'''

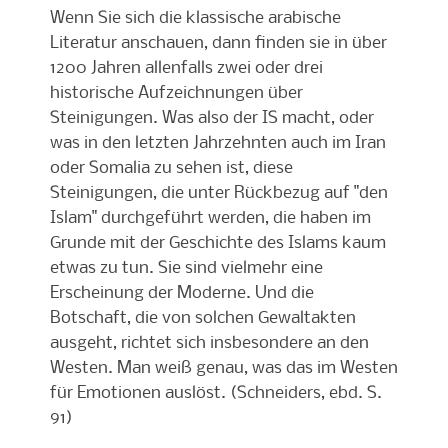
Wenn Sie sich die klassische arabische
Literatur anschauen, dann finden sie in über
1200 Jahren allenfalls zwei oder drei
historische Aufzeichnungen über
Steinigungen. Was also der IS macht, oder
was in den letzten Jahrzehnten auch im Iran
oder Somalia zu sehen ist, diese
Steinigungen, die unter Rückbezug auf "den
Islam" durchgeführt werden, die haben im
Grunde mit der Geschichte des Islams kaum
etwas zu tun. Sie sind vielmehr eine
Erscheinung der Moderne. Und die
Botschaft, die von solchen Gewaltakten
ausgeht, richtet sich insbesondere an den
Westen. Man weiß genau, was das im Westen
für Emotionen auslöst. (Schneiders, ebd. S.
91)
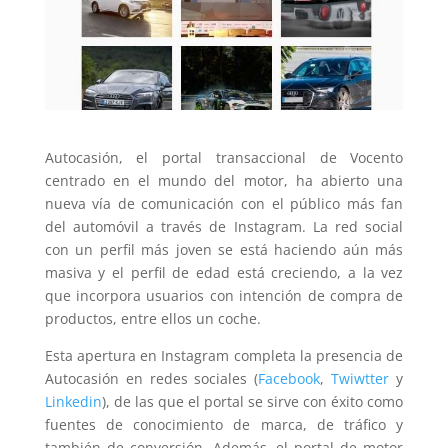
Autocasión, el portal transaccional de Vocento
centrado en el mundo del motor, ha abierto una
nueva vía de comunicación con el público más fan
del automóvil a través de Instagram. La red social
con un perfil más joven se está haciendo aún más
masiva y el perfil de edad está creciendo, a la vez
que incorpora usuarios con intención de compra de
productos, entre ellos un coche.
Esta apertura en Instagram completa la presencia de
Autocasión en redes sociales (
Facebook
,
Twiwtter
y
Linkedin
), de las que el portal se sirve con éxito como
fuentes de conocimiento de marca, de tráfico y
también de conversión. Además, el portal de motor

'''

Work task: I'd like the material above repeated exactly, with the pictures omitted.

Task response:
Wenn Sie sich die klassische arabische
Literatur anschauen, dann finden sie in über
1200 Jahren allenfalls zwei oder drei
historische Aufzeichnungen über
Steinigungen. Was also der IS macht, oder
was in den letzten Jahrzehnten auch im Iran
oder Somalia zu sehen ist, diese
Steinigungen, die unter Rückbezug auf "den
Islam" durchgeführt werden, die haben im
Grunde mit der Geschichte des Islams kaum
etwas zu tun. Sie sind vielmehr eine
Erscheinung der Moderne. Und die
Botschaft, die von solchen Gewaltakten
ausgeht, richtet sich insbesondere an den
Westen. Man weiß genau, was das im Westen
für Emotionen auslöst. (Schneiders, ebd. S.
91)
Autocasión, el portal transaccional de Vocento
centrado en el mundo del motor, ha abierto una
nueva vía de comunicación con el público más fan
del automóvil a través de Instagram. La red social
con un perfil más joven se está haciendo aún más
masiva y el perfil de edad está creciendo, a la vez
que incorpora usuarios con intención de compra de
productos, entre ellos un coche.
Esta apertura en Instagram completa la presencia de
Autocasión en redes sociales (
Facebook
,
Twiwtter
y
Linkedin
), de las que el portal se sirve con éxito como
fuentes de conocimiento de marca, de tráfico y
también de conversión. Además, el portal de motor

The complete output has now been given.